§ **Task statement**: Below are entries; copy exactly the lines from the one with "BASE GOLD Water-based" through the one with "legno (TO) Tel: +39", both included, and leave out the rest.

§ **Input data**:

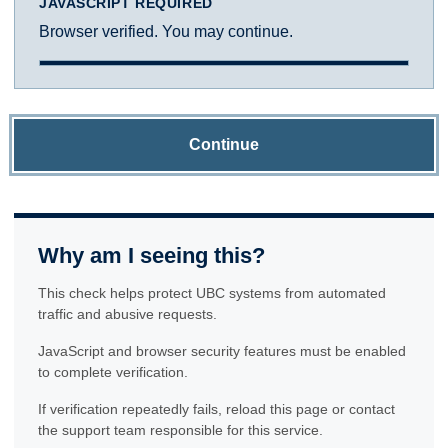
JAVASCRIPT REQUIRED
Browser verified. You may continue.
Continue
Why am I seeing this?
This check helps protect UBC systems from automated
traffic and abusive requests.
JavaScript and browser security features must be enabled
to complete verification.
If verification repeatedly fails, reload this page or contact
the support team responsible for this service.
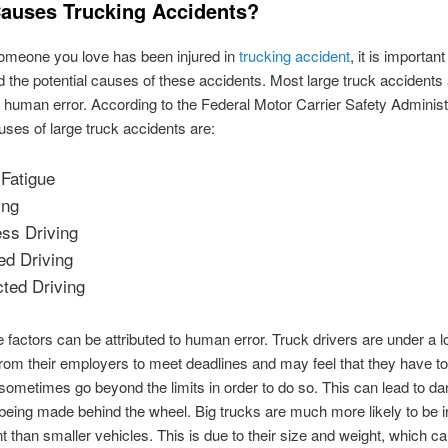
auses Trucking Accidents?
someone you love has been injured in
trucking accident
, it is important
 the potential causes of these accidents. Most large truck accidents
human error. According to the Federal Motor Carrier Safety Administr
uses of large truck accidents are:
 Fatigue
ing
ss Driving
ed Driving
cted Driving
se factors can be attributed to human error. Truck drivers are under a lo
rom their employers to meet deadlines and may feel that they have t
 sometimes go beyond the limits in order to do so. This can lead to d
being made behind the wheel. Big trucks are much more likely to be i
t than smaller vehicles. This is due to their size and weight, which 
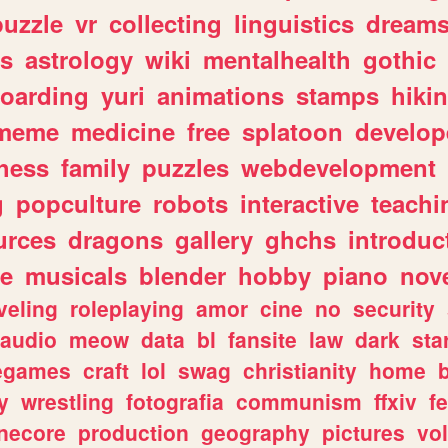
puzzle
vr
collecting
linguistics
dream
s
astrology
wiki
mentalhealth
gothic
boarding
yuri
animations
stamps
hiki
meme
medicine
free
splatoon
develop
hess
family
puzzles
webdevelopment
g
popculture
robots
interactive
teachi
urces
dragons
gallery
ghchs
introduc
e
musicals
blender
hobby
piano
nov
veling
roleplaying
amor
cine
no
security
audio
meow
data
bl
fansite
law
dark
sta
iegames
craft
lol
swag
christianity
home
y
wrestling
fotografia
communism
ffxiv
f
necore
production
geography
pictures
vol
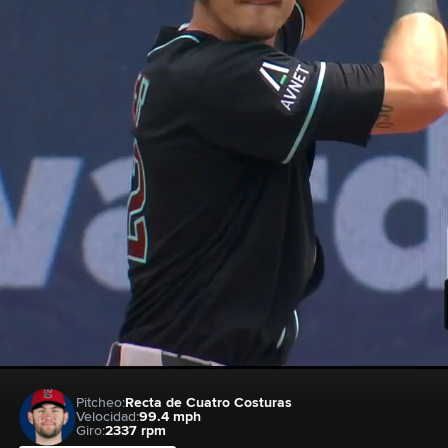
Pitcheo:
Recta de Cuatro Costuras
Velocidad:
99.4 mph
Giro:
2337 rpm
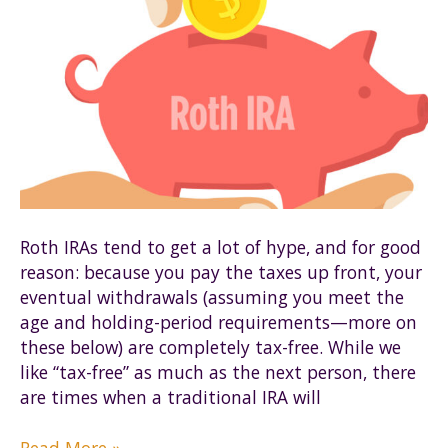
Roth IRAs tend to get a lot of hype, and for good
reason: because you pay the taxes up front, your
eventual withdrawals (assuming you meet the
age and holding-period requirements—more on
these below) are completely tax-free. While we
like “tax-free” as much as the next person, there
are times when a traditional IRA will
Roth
==
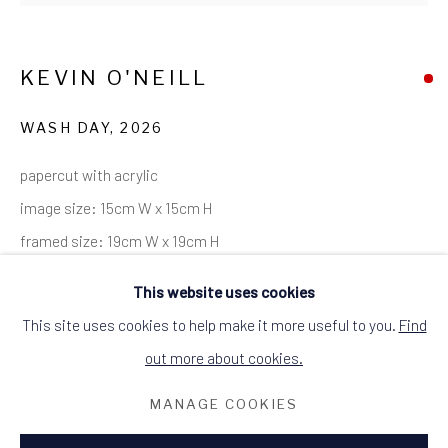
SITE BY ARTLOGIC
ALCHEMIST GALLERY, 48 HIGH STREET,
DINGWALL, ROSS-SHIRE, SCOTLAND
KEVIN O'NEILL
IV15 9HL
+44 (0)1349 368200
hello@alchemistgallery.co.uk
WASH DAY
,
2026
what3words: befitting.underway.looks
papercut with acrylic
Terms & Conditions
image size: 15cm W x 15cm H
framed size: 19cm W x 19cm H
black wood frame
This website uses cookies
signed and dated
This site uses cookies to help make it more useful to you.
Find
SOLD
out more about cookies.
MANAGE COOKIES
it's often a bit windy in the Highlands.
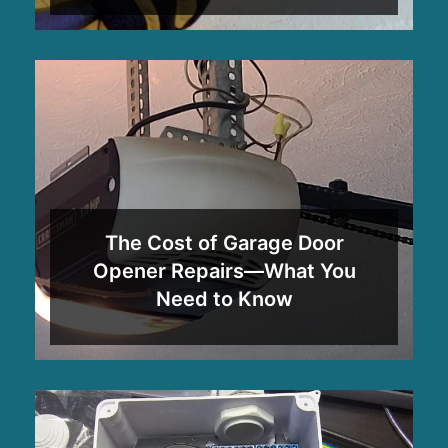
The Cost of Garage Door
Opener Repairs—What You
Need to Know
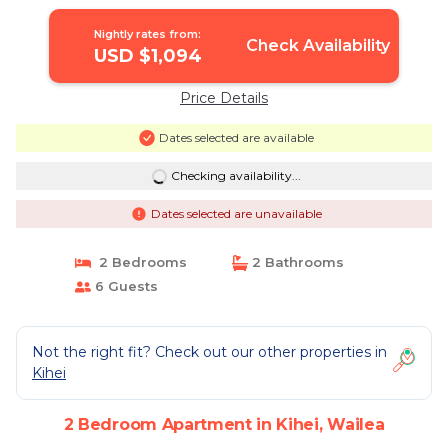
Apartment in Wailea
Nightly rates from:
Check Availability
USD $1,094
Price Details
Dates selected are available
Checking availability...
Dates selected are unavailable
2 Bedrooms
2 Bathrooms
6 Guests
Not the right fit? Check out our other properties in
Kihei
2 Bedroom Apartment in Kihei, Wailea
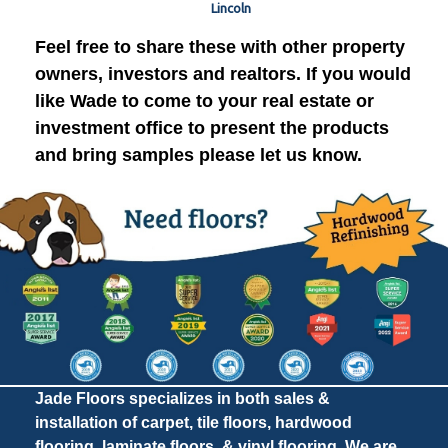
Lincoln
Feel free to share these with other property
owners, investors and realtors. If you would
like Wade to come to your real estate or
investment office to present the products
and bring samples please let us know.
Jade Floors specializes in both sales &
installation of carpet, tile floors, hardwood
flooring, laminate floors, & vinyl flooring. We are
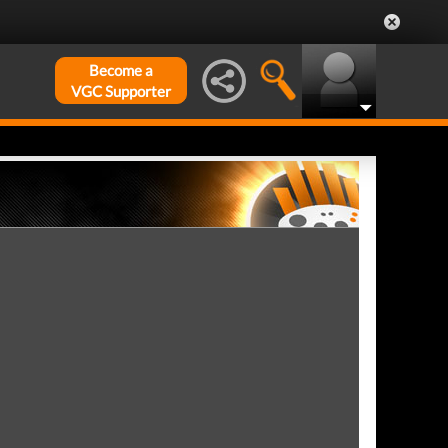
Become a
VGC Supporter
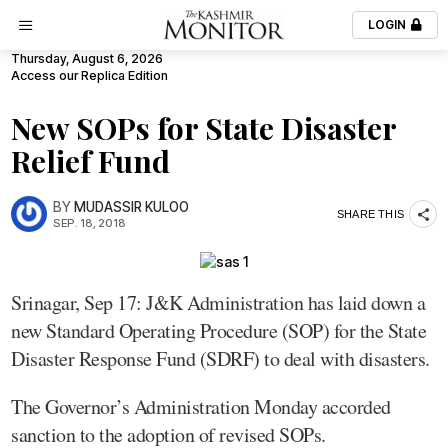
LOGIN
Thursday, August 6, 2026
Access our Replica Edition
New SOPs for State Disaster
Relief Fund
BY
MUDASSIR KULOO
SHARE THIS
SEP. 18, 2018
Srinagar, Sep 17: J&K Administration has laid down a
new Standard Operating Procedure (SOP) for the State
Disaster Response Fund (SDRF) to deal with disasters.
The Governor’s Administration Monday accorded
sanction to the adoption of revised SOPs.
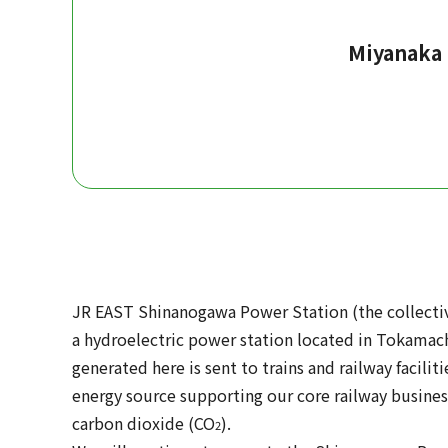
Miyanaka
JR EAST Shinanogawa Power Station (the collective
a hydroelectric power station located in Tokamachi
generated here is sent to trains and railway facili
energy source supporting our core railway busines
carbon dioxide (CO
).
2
---
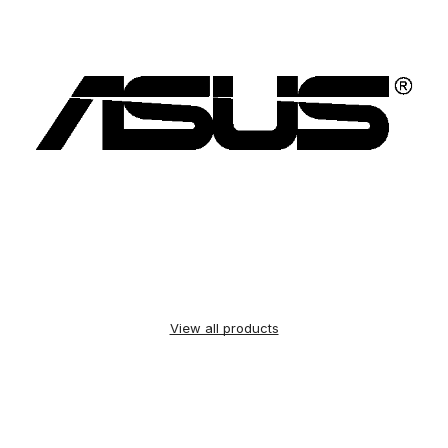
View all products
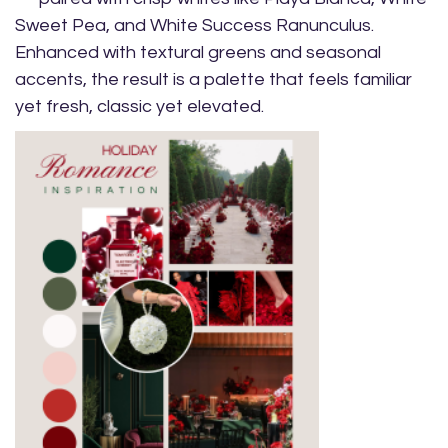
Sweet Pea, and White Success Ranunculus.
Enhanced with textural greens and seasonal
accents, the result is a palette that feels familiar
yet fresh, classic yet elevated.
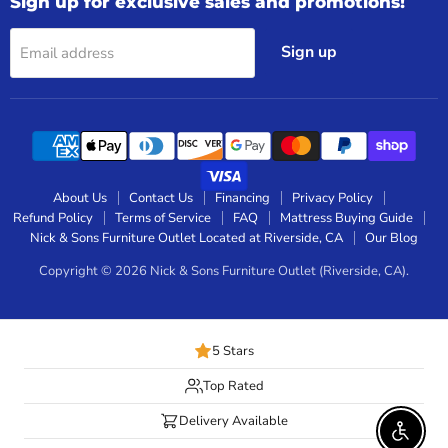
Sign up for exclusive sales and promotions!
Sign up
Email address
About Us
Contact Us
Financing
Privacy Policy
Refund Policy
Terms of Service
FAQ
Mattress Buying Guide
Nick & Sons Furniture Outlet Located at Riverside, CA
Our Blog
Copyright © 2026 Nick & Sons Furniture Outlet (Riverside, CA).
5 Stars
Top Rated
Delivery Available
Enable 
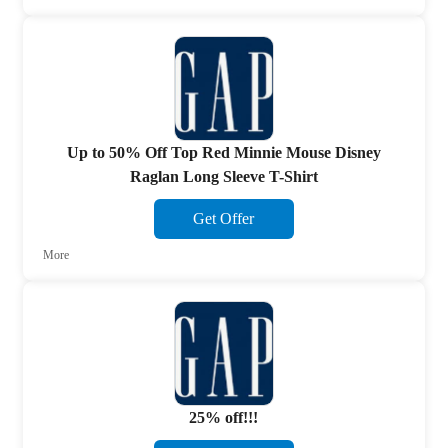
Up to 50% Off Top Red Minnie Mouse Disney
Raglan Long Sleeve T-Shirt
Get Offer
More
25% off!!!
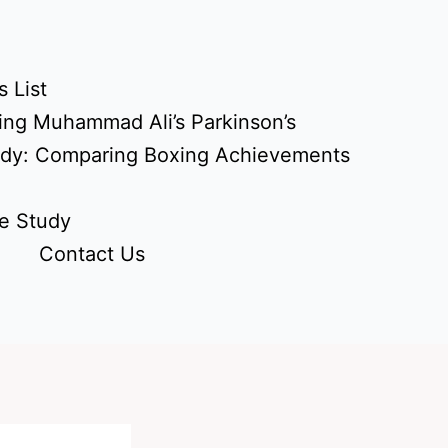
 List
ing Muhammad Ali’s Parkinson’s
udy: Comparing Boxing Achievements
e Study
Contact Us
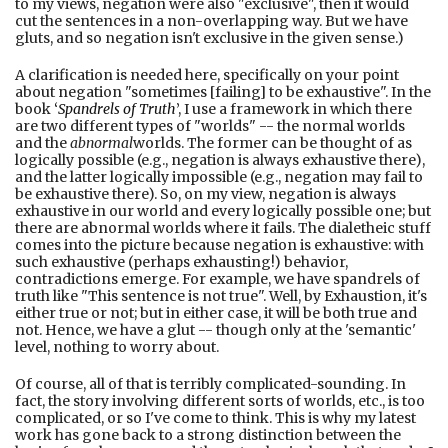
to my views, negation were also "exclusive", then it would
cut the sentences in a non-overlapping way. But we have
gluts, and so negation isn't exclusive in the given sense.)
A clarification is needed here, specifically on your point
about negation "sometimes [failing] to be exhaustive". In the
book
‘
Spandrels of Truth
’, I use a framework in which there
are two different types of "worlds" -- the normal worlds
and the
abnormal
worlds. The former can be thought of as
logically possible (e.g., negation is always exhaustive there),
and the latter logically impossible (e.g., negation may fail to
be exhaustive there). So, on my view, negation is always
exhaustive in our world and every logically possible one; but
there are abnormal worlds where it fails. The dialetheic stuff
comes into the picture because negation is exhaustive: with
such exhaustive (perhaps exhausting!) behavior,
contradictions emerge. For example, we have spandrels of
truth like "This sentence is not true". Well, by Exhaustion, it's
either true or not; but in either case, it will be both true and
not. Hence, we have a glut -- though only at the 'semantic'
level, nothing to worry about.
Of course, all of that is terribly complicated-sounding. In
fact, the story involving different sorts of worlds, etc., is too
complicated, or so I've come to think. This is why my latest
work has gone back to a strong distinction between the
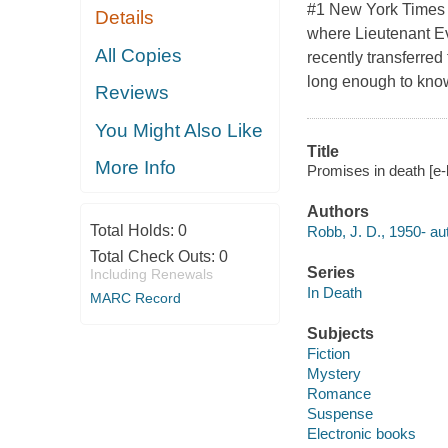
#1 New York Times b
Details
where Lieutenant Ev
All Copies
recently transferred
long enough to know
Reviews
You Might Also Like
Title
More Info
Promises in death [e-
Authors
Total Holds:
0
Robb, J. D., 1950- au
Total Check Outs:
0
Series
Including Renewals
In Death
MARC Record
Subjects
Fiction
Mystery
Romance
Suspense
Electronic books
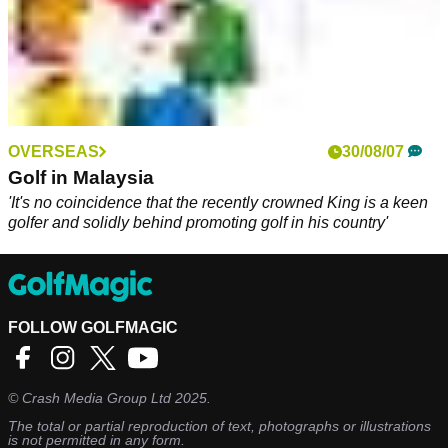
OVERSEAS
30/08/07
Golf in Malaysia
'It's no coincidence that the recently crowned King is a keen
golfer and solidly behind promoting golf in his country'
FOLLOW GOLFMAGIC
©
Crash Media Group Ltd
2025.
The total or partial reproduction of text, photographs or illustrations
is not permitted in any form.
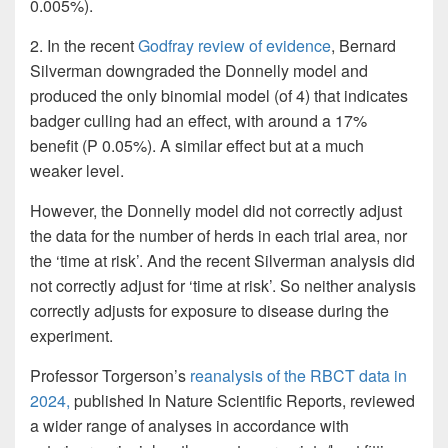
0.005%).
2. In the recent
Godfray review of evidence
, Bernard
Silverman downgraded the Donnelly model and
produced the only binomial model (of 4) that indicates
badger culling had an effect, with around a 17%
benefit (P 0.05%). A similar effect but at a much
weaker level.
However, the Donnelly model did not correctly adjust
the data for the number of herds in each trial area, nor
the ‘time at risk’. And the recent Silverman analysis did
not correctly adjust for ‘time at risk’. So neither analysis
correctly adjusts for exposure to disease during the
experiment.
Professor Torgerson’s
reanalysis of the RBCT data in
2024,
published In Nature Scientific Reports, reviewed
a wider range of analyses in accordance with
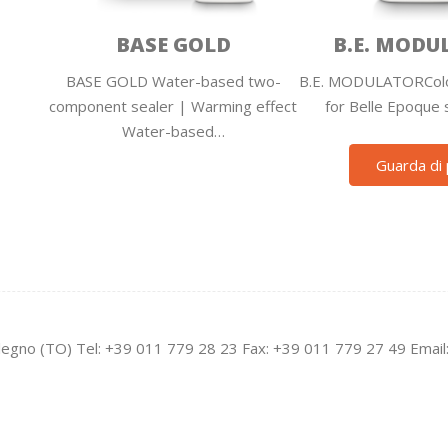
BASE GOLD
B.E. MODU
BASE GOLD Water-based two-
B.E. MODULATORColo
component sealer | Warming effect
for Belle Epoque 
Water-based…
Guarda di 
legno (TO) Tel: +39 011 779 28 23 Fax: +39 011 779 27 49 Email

§ **Solution for this exercise**:
BASE GOLD Water-based two-
B.E. MODULATORColo
component sealer | Warming effect
for Belle Epoque 
Water-based…
Guarda di 
legno (TO) Tel: +39 011 779 28 23 Fax: +39 011 779 27 49 Email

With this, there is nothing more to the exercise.